Время идёт. Я мучаюсь.
Звонит телефон.
— Что это значит? — сквозь зубы, то ли от раздражения, то ли, чтобы никто не услышал, шипит мама. — Я кому сказала? Немедленно звони сюда…
— Ой, что-то я волнуюсь, — максимально громко и встревоженно говорит она, теперь наоборот, чтобы все слышали. — Дочка трубку не берёт… Ой… Она сегодня с утра что-то плохо себя чувствовала… Животик… А вдруг аппендицит?.. Она ведь там одна, нет у нас никого…
Мама приходит домой. Отпустили с собрания, ведь дома дочка одна с больным животиком.

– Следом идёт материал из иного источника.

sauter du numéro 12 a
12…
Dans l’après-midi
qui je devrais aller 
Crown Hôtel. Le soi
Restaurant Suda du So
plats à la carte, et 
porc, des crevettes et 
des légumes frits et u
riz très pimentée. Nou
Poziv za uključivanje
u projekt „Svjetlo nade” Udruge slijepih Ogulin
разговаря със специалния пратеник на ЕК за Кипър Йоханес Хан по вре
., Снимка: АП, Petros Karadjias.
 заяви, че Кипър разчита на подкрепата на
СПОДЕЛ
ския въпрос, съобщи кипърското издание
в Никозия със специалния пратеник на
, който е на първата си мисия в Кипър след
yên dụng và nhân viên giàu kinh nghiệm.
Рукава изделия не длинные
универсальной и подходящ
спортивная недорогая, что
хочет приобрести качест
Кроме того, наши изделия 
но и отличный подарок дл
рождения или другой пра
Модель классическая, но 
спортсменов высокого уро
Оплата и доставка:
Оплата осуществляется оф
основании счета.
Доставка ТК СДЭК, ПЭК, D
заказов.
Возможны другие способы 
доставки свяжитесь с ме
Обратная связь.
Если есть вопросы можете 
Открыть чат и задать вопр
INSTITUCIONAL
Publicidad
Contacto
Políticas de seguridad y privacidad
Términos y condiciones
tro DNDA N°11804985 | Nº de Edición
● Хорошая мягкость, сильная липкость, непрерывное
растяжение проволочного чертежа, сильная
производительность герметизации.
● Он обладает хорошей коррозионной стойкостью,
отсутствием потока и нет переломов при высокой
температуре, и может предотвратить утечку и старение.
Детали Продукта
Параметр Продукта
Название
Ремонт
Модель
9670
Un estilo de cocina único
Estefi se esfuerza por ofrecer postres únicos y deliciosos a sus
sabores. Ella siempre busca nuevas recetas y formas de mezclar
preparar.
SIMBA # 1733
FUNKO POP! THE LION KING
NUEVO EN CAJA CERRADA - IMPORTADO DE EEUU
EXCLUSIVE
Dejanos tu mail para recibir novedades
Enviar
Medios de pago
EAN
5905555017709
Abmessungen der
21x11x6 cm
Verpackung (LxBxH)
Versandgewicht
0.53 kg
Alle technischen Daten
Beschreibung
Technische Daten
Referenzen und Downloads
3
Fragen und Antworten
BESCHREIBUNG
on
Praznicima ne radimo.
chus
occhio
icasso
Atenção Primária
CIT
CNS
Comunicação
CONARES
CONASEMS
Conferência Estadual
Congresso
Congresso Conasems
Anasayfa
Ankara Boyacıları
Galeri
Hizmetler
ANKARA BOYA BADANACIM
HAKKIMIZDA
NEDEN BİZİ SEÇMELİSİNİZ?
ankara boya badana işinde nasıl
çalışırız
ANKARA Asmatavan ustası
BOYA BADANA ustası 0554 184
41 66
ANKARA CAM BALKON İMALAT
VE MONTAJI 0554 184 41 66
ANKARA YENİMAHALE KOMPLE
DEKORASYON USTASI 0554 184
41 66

— А если бы была война?! — взыскательно спрашивает она, и глаза у неё от злости становятся «зелёные, как крыжовник», (правильно папа в рассказах про Дениску написал). — А если бы фашисты тебя спросили, куда побежали партизаны? Ты бы тоже им правду сказала? Бывает просто ложь, а бывает ложь во спасение… Ты видела, что партизаны побежали в ту сторону. И вот приходят враги и спрашивают: «Куда побежали партизаны?» Ты что, им ответишь, как было на самом деле?
— Нет, — пищу я.
— Правильно! Ты скажешь врагам, что они побежали совсем в другую сторону, туда, где непроходимые болота, чтобы враги в них потонули. Это и есть ложь во спасение.
Мне очень стыдно, что я не умею врать, что у меня никак не получается научиться, я чувствую себя ужасно, ужасно виноватой, и не решаюсь спросить у мамы:
— А почему партизаны именно побежали? Разве они могут бегать? Партизанам положено передвигаться ползком, по-пластунски, так в кино показывают…
Некоторые взрослые, конечно, скажут: да не может такого быть, чтобы мама учила врать!
Может.
Может! И в моей жизни полно такого, чего быть никак не может, а оно было и есть.
Другие некоторые взрослые скажут: как это нехорошо, писать про маму, что она так непедагогично себя вела, учила врать, ай-яй-яй…
Но ведь так и не научила. Именно поэтому мои истории — честные. Это честные истории, понятно? Не нравится — читайте другие, мне-то что!
До свидания! До новых встреч.
Новости из Лысогорска
Когда мы были маленькие и летом жили на даче, у меня была подруга Наташа. Мне всё время ставили её в пример.
— Вот, — говорили мои мама и тётя. — Посмотри на Наташу! Что за чудо-девочка! Встанет рано-рано, сделает зарядку, примет душ, оденется нарядно и идёт полоть огород. И никогда не сутулится.
Учёные специалисты говорят, что если одному ребёнку всё время ставить в пример другого ребёнка, то он его возненавидит.
Но я и не думала ненавидеть Наташу. Мы все её жалели. Она была бедная и несчастная.